Lunya’s Merrill added that another change that she thinks has impacted the growth-profitability equation is more investors getting into the space. Thanks to record numbers of VC financing and IPOs, startups were able to access more cash than ever before. 

“There is a lot of cash with not a lot of places to put it,” she said. “And when the investor market gets frothy, and they get more willing to put money into things that are more speculative. And when that happens they are more willing to sacrifice profitability.”

A new game on the public markets 

Startups may be able to put profitability on the back-burner when they’re private, but when they go public they have to bare their financials — warts and all. 

Wall Street won’t tolerate never-ending losses across all e-commerce startups. It depends on the business — some companies can stay public while remaining unprofitable for years if they can convince analysts that all the cash-burning will lead to them dominating a category.

Wayfair managed to go six years on the public markets without turning a profit — and though it turned its first quarterly profit during the pandemic, it lost $78 million during its most recent quarter. By contrast, Casper lasted less than two years on the public market, during which its stock price dropped from a high of just over $11 per share, to $6.72 a share at the time it announced its deal to go private. 

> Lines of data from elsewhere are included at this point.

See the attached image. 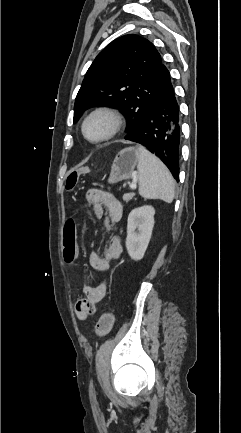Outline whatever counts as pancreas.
Returning <instances> with one entry per match:
<instances>
[{
    "label": "pancreas",
    "mask_w": 241,
    "mask_h": 433,
    "mask_svg": "<svg viewBox=\"0 0 241 433\" xmlns=\"http://www.w3.org/2000/svg\"><path fill=\"white\" fill-rule=\"evenodd\" d=\"M134 197V193H126L123 195V200L128 203Z\"/></svg>",
    "instance_id": "obj_1"
}]
</instances>
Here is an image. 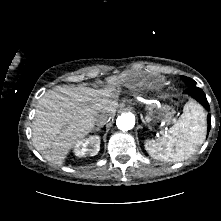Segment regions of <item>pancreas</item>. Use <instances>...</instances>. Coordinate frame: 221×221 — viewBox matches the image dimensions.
<instances>
[{
	"mask_svg": "<svg viewBox=\"0 0 221 221\" xmlns=\"http://www.w3.org/2000/svg\"><path fill=\"white\" fill-rule=\"evenodd\" d=\"M149 108H150V109H153V108H155V105H151Z\"/></svg>",
	"mask_w": 221,
	"mask_h": 221,
	"instance_id": "1",
	"label": "pancreas"
}]
</instances>
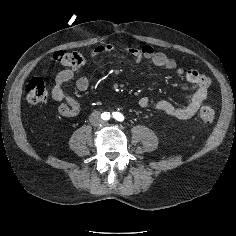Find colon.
Wrapping results in <instances>:
<instances>
[{
    "label": "colon",
    "mask_w": 236,
    "mask_h": 236,
    "mask_svg": "<svg viewBox=\"0 0 236 236\" xmlns=\"http://www.w3.org/2000/svg\"><path fill=\"white\" fill-rule=\"evenodd\" d=\"M54 59L62 66L70 69H79L87 64L85 57L79 52L59 51L54 54ZM27 100L32 104L42 103L47 98V89L43 79L35 77L28 81L25 86ZM201 120L210 124L215 119V111L210 106H202L199 112Z\"/></svg>",
    "instance_id": "1"
}]
</instances>
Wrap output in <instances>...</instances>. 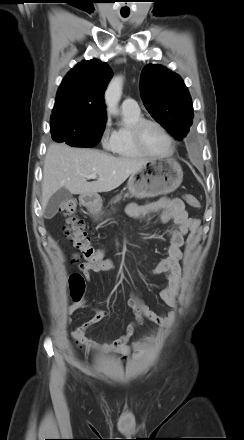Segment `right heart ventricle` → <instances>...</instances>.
I'll use <instances>...</instances> for the list:
<instances>
[{"mask_svg":"<svg viewBox=\"0 0 244 440\" xmlns=\"http://www.w3.org/2000/svg\"><path fill=\"white\" fill-rule=\"evenodd\" d=\"M127 124L123 127H118L113 131L112 143L110 151L120 157H141L142 154L133 144L130 136V127L133 123L142 118L139 112L129 113L123 112Z\"/></svg>","mask_w":244,"mask_h":440,"instance_id":"1","label":"right heart ventricle"}]
</instances>
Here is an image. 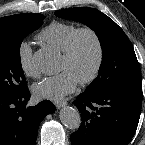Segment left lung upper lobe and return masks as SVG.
Wrapping results in <instances>:
<instances>
[{
  "label": "left lung upper lobe",
  "instance_id": "5c2ea615",
  "mask_svg": "<svg viewBox=\"0 0 145 145\" xmlns=\"http://www.w3.org/2000/svg\"><path fill=\"white\" fill-rule=\"evenodd\" d=\"M55 15L89 26L101 44L103 59L98 76L86 88L91 94L142 85L141 70L133 46L124 31L108 16L90 7L58 10Z\"/></svg>",
  "mask_w": 145,
  "mask_h": 145
}]
</instances>
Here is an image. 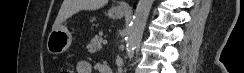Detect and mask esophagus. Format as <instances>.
<instances>
[{"mask_svg":"<svg viewBox=\"0 0 244 73\" xmlns=\"http://www.w3.org/2000/svg\"><path fill=\"white\" fill-rule=\"evenodd\" d=\"M119 9H122V10H128L129 9V4L126 3V2H123L119 5Z\"/></svg>","mask_w":244,"mask_h":73,"instance_id":"1","label":"esophagus"}]
</instances>
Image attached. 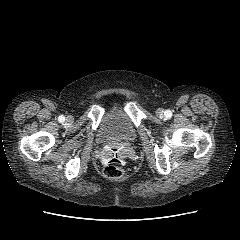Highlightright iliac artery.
<instances>
[{"mask_svg": "<svg viewBox=\"0 0 240 240\" xmlns=\"http://www.w3.org/2000/svg\"><path fill=\"white\" fill-rule=\"evenodd\" d=\"M58 120H59L60 122H63V121L65 120V117L61 115V116H59Z\"/></svg>", "mask_w": 240, "mask_h": 240, "instance_id": "1", "label": "right iliac artery"}]
</instances>
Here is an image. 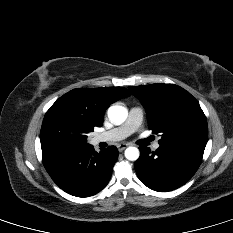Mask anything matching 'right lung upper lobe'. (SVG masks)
Returning a JSON list of instances; mask_svg holds the SVG:
<instances>
[{
    "label": "right lung upper lobe",
    "mask_w": 233,
    "mask_h": 233,
    "mask_svg": "<svg viewBox=\"0 0 233 233\" xmlns=\"http://www.w3.org/2000/svg\"><path fill=\"white\" fill-rule=\"evenodd\" d=\"M123 87L110 88H76L60 97L67 107L93 126L103 124V116L108 106L115 101L130 96Z\"/></svg>",
    "instance_id": "1"
}]
</instances>
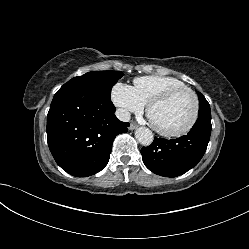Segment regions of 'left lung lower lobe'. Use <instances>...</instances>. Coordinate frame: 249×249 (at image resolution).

Stoffer said that, ultimately, analysts want to see a company not only growing year over year, but also gaining some leverage and added benefits from growing so quickly. “Is SG&A [selling, general & administrative expenses] as a percentage of revenue lower each year, is marketing as a percentage of revenue lower each year, is gross margin moving upwards…and are they benefitting from scale or not?” he said. “That’s what makes for a great public company.” 

In the end, come quarterly earnings call, these newly-publicly-traded companies have to rely on a multitude of metrics — not just adjusted EBITDA, but whether or not they made money and sales grew — to win over Wall Street. As Stoffer pointed out, “the best three consumer product IPOs of the year — if you just look at a valuation multiple — were Figs, Olaplex and On Running, [and] all three of those are generating significant cash flow.”

The question is whether DTC startups — from those who just went public, to those waiting in the wings to do so — can adapt to meet Wall Street’s expectations. 

“The expectations [on] an entrepreneur shifts with the marketplace, but businesses don’t necessarily shift that quickly,” said Merrill.